Kovaltry Safe, Effective for Children With Hemophilia A in Real-world Study
Kovaltry (octocog alfa) is effective and safe as a preventive treatment for children with hemophilia A, a European real-world study reports.
The study, “Real-world evidence on Kovaltry (81-8973) in children with moderate or severe hemophilia A in Europe: a nested cohort analysis,” was published in the Orphanet Journal of Rare Diseases.
In hemophilia A, a mutation in the gene coding for clotting factor VIII (FVIII) makes patients prone to bleeds in muscles and joints. To prevent bleeding and minimize joint damage, intravenous (into-the-vein) injections of FVIII are recommended as a standard treatment.
Kovaltry, marketed by Bayer, is an engineered FVIII that has been approved for the treatment of children and adults with hemophilia A in Europe, the U.S., and Canada. However, according to the researchers, real-world evidence is lacking for the therapy’s value in children.
While many FVII replacement treatments are extended half-life (EHL) products — meaning they’re designed to last longer in the body — Kovaltry is a standard half-life therapy. Yet, clinical data have shown that Kovaltry is able to remain longer in the body of people with hemophilia A than traditional FVIII medicines.
Now, an international team of researchers sought to describe Kovaltry’s effectiveness in children with hemophilia A in the real world. To do so, they used data obtained between December 2017 and April 2018 from the pediatric CHESS study, fully known as Cost of Haemophilia in Europe: a Socioeconomic Survey.
The study included boys, younger than 18, with moderate or severe hemophilia A, from five European countries — France, Germany, Italy, Spain, and the U.K. The boys had received either Kovaltry or EHL products.
At the time of this study, two EHL products were approved in Europe: Elocta (Eloctate in the U.S.) and Adynovi, known as Adynovate in the U.S.
In the analysis, which was funded by Bayer Consumer Care, the patients were divided into three age groups: younger than 5, 6–11 years, and 12 and older. Efficacy was measured based on the annualized bleeding rate (ABR) — the rate of bleedings per year — and the annual FVIII utilization rate.
Most of the 29 boys receiving Kovaltry had severe hemophilia (93.1%). At the start, 22 patients (75.9%) were on continuous preventive (prophylaxis) treatment, and target joints, those with recurrent bleeding and inflammation, were rare (10.3%).
The mean ABR in patients on Kovaltry was 2.66, with rates decreasing with age. Specifically, the rates were 4.0 in the younger group and 1.89 in boys 12 and older. About 20% of these patients were free of bleeds.
In turn, in patients receiving preventive Kovaltry treatment, the mean ABR was 2.18. These children received on average 2.45 infusions per week (median 3).
No adverse events were reported, nor was any development of inhibitors (neutralizing antibodies). Most patients adhered to the prescribed treatment (86.2%) and were satisfied or very satisfied with it.
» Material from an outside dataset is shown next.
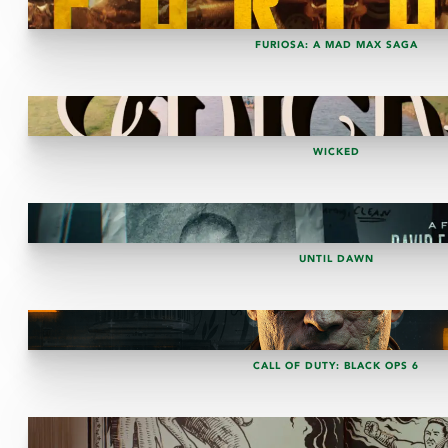
FURIOSA: A MAD MAX SAGA
WICKED
UNTIL DAWN
CALL OF DUTY: BLACK OPS 6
The team conducted an exploratory analysis involving 82 patients — 22 on Kovaltry and 60 on EHL therapies. The two groups differed considerably, in that boys receiving Kovaltry were younger, had severe disease more often (90.9 vs. 80%), and started preventive treatment earlier. Patients in the EHL group were more likely to have had recurrent inhibitors (6.7% vs. 0%), target joints (18.3% vs. 9.1%), and damaged joints (21.7 vs. 4.5%).
After accounting for factors such as age, disease severity, and FVIII usage, the researchers did not find significant differences in ABR between the two types of treatment. ABR remained lower in patients treated with Kovaltry across all age groups, and a higher proportion of patients had zero bleeds when compared with the EHL group (27.3 vs. 10%). Adherence to treatment was high among all the boys (above 80%) and similar between the groups.
Median FVIII utilization was lower in the Kovaltry group than in the EHL group (74.84 vs. 88.83 international units/kg), but this difference was not statistically significant. Additionally, no difference was seen in mean weekly infusion frequency.
“The noted non-significant differences in ABR and utilization must be interpreted cautiously in light of the low sample size, due to the disease rarity, limited available EHLs at the time of the study, restriction of use to only patients aged above 12 years for Adynovi [Adynovate], and potential for residual confounding factors. Full clinical details of joint involvement, such as imaging, were also not available in the study dataset,” the researchers wrote.
Yet, “this analysis demonstrates the effectiveness and safety of Kovaltry in a pan-European pediatric population with severe hemophilia A,” they concluded.